US Pacific Command Commander Admiral Samuel J Locklear III (R) gestures as he listens to question during a press briefing as he sits next to General Jessie D. Dellosa (unseen) Chief of Staff of the Armed Forces of the Philippines, after the annual meeting of the two countries' mutual defence board in Manila on December 13, 2012. (Photo: JAY DIRECTO/AFP/Getty Images)
As we first brought to you on TheBlaze blog, Navy Admiral Samuel J. Locklear III on Friday told scholars at Harvard and Tufts universities that climate change would be "the most likely thing [...] that will cripple the security environment, probably more likely than the other scenarios we all often talk about.’’
Locklear said in an interview with the Boston Globe the Navy will hold an exercise in May with several Asian countries to run through "what-if" scenarios and that supplies are being collected in strategic locations for potentially catastrophic events.
“The ice is melting and sea is getting higher,” Locklear said, according to the Globe. “I’m into the consequence management side of it. I’m not a scientist, but the island of Tarawa in Kiribati, they’re contemplating moving their entire population to another country because [it] is not going to exist anymore.”
Locklear said they are working with governments to help them understand the potential effects of climate change, saying it is "imperative to kind of get military capabilities aligned" before large populations are displaced from rising sea levels or large natural disasters.
The U.S. Navy is no stranger to climate change discussions.
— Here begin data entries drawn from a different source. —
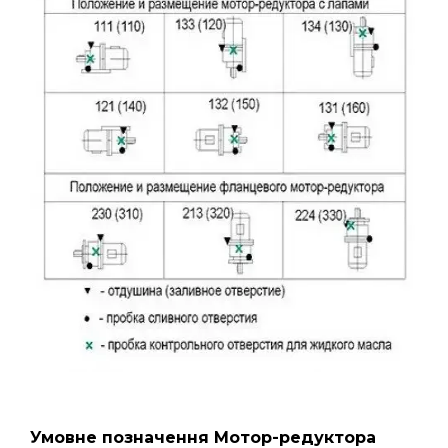
Умовне позначення Мотор-редуктора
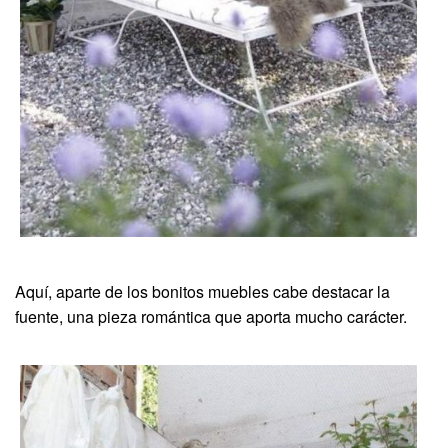
Aquí, aparte de los bonitos muebles cabe destacar la
fuente, una pieza romántica que aporta mucho carácter.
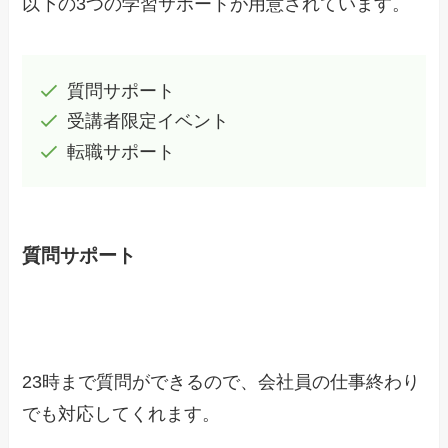
以下の3つの学習サポートが用意されています。
質問サポート
受講者限定イベント
転職サポート
質問サポート
23時まで質問ができるので、会社員の仕事終わり
でも対応してくれます。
The military branch formed a task force on climate change in 2009. In 2011, a Navy commissioned report by the National Research Council discussed the potential security threats that could come with the effects of climate change.
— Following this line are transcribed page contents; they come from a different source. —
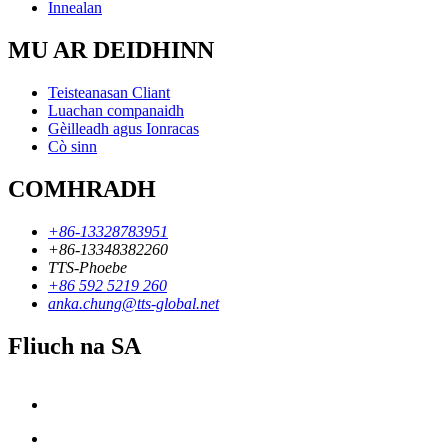
Innealan
MU AR DEIDHINN
Teisteanasan Cliant
Luachan companaidh
Gèilleadh agus Ionracas
Cò sinn
COMHRADH
+86-13328783951
+86-13348382260
TTS-Phoebe
+86 592 5219 260
anka.chung@tts-global.net
Fliuch na SA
In a July 18, 2012 photo provided by the U.S. Navy,the guided-missile destroyer USS Chung-Hoon (DDG 93) and the aircraft carrier USS Nimitz (CVN 68) are underway during the Great Green Fleet demonstration portion of the Rim of the Pacific (RIMPAC) 2012 exercise. Nimitz took on 200,000 gallons of biofuel in preparation for the Great Green Fleet demonstration during Rim of the Pacific (RIMPAC) 2012. (Photo: AP/U.S. Navy, MC3 Ryan Mayes)
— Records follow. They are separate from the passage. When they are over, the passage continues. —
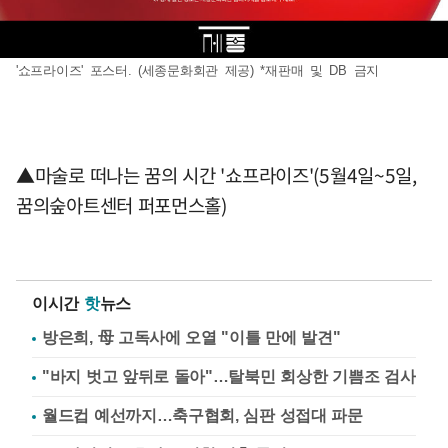
'쇼프라이즈' 포스터. (세종문화회관 제공) *재판매 및 DB 금지
▲마술로 떠나는 꿈의 시간 '쇼프라이즈'(5월4일~5일,
꿈의숲아트센터 퍼포먼스홀)
이시간
핫
뉴스
방은희, 母 고독사에 오열 "이틀 만에 발견"
"바지 벗고 앞뒤로 돌아"…탈북민 회상한 기쁨조 검사
월드컵 예선까지…축구협회, 심판 성접대 파문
The task forces' Climate Change Affairs Officer Courtney St. John told NASA last year that the Navy would be prepared for the potential changes global warming could bring its way.
"When people see the Navy is addressing this issue, it may take them by surprise initially," St. John said at the time. "But once they understand and listen to why we care, they understand it [climate change] is a legitimate concern and they understand why we're taking a proactive approach to discussing it."
The Navy has also taken steps to green its fleet in order to achieve energy independence.
t. j.g. K. Smith, right, explains energy-efficient systems aboard the guided-missile destroyer USS Chafee (DDG 90) to Navy Secretary Ray Mabus during the U.S. Navy's Great Green Fleet demonstration. (Photo: AP/U.S. Navy, MC3 Sam Shavers)
Locklear didn't discount concerns over actual physical conflict between the countries. He noted the prevalence of a number of disputes between countries, including China. He also said the military is keeping a close eye on North Korea's movements, especially after their recent threats to send a nuclear bomb toward the U.S.